Rebel Samurai: Sixties Swordplay Classics

I've been looking forward to catching up with this set ever since I saw Sword of Doom at the Oak Street Cinema in Minneapolis a few years ago. A hundred or so death-by-sword-slashes/impalings later, as we walked out of the theater, my friend Mike said, "Well, that certainly was a sword of doom." That film isn't in this set, but another one with that film's director and star, the superfluously punctuated Kill!, is. Though I loved every movie in the set, I've probably either forgotten some key details about each one or I'll end up commingling them.

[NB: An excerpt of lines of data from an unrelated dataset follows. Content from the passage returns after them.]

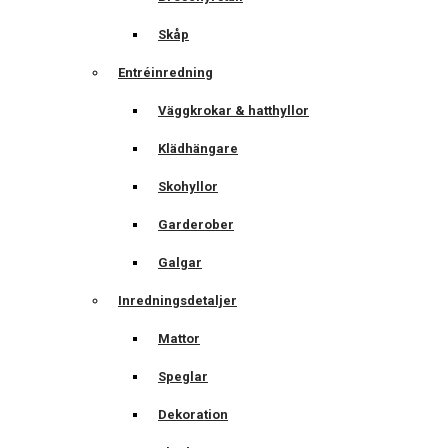
Skåp
Entréinredning
Väggkrokar & hatthyllor
Klädhängare
Skohyllor
Garderober
Galgar
Inredningsdetaljer
Mattor
Speglar
Dekoration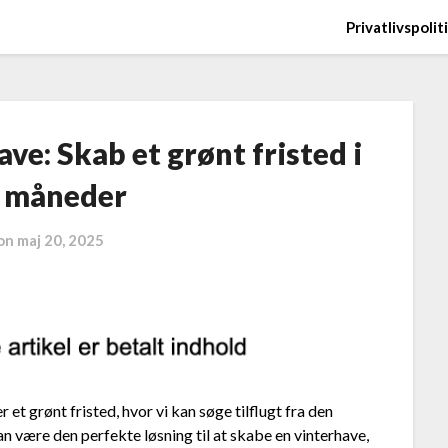
Privatlivspolit
ve: Skab et grønt fristed i
 måneder
 on
maj 20, 2025
et grønt fristed, hvor vi kan søge tilflugt fra den
an være den perfekte løsning til at skabe en vinterhave,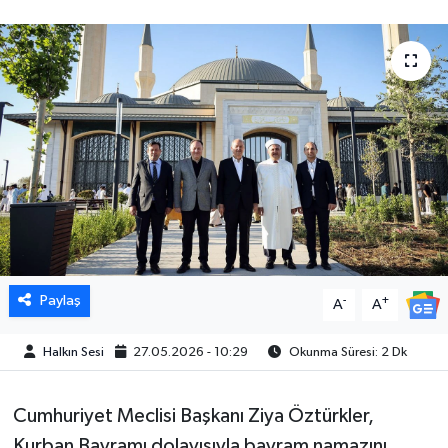
Paylaş
-
+
A
A
Halkın Sesi
27.05.2026 - 10:29
Okunma Süresi: 2 Dk
Cumhuriyet Meclisi Başkanı Ziya Öztürkler,
Kurban Bayramı dolayısıyla bayram namazını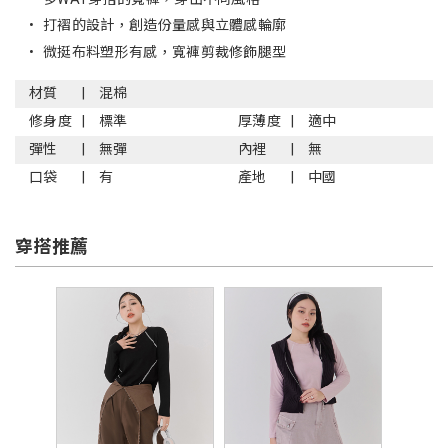
•
打褶的設計，創造份量感與立體感輪廓
•
微挺布料塑形有感，寬褲剪裁修飾腿型
材質
混棉
修身度
標準
厚薄度
適中
彈性
無彈
內裡
無
口袋
有
產地
中國
穿搭推薦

Sword of the Beast (Hideo Gosha, 1965) -- This is one of the two movies in the set with a protagonist who's haunted by a murder he committed in the name of clan stability and betterment (Kill! is the other). In fact, all four have a very strong anti-feudal, pro-individual choice theme in them. Very entertaining throughout.

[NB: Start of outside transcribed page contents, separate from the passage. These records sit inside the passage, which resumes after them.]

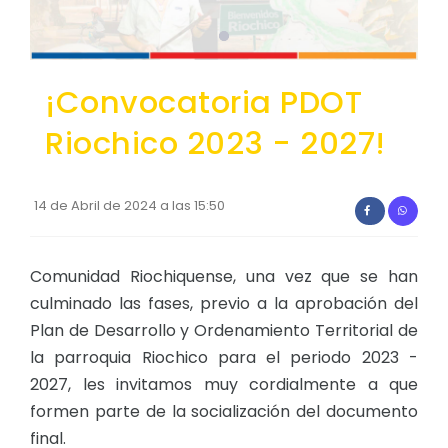
Convocatorias
GESTIÓN ADMINISTRATIVA
¡Convocatoria PDOT
Plan de desarrollo y Ordenamiento Territorial - PD
Riochico 2023 - 2027!
Plan Anual Contratación - PAC
Plan Operativo Anual - POA
14 de Abril de 2024 a las 15:50
Convenios Institucionales
PRESUPUESTO: EJECUCIÓN Y REPORTES
Comunidad Riochiquense, una vez que se han
Cédulas presupuestarias y balances
culminado las fases, previo a la aprobación del
Procesos de contratación
Plan de Desarrollo y Ordenamiento Territorial de
la parroquia Riochico para el periodo 2023 -
Ejecución Presupuestaria
2027, les invitamos muy cordialmente a que
Obras y proyectos
formen parte de la socialización del documento
final.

Samurai Spy (Masahiro Shinoda, 1965) -- By far the most overtly stylized film of the set -- shadows, trees, etc., often obscure characters and the action, slow motion is used in several of the fight scenes, and the final confrontation is presented to us primarily in an extreme long shot that makes it pretty much impossible to tell what's going on. The film is also different from the others in its prolific use of ninjas and their weapon of choice, the throwing star. In the interview on the DVD, Shinoda talked about his fatigue with heroic swordplay violence in samurai movies, feeling that the assassination-style killings done by ninjas was more disturbing and revealing of human nature.

Samurai Rebellion (Masaki Kobayashi, 1967) -- This film is a coiled snake, and the masterpiece of the set. For its first hour and a half, it's a patient domestic drama, with each scene helping advance the story toward its tragic, inevitable outcome. Each meeting between Toshiro Mifune's family and the clan higher-ups seems absolutely necessary in order to explain that absolutely nothing else could be done, and that the bloodbath in the final half-hour is a fait accompli. It was so strange to see Mifune play such a henpecked character -- we're thrilled in a way to see him get back into his sword-swinging ways at the end of the picture, even though it will be his last stand. 

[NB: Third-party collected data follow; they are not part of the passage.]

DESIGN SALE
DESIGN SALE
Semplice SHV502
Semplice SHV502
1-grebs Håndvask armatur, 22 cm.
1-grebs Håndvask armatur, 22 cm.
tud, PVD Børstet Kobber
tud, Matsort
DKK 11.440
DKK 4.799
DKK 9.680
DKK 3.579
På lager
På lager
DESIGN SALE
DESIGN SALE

Kill! (Kihachi Okamoto, 1968) --
This is the goofiest movie of the set, though it settles into a groove after an uneven first 10-15 minutes. It ends up being the most satirical film of the four in that it not only criticizes the feudal society in which samurais lived, but also the very notion of samurai and their bushido code. Tatsuya Nakadai was excellent, using his eyes in such an expressive way so that you can see how he was able to be so duplicitous yet stay alive. He's a completely different character here than in Okamoto's film three years earlier, the aforementioned Sword of Doom, in which he played an irredeemable, violent narcissist.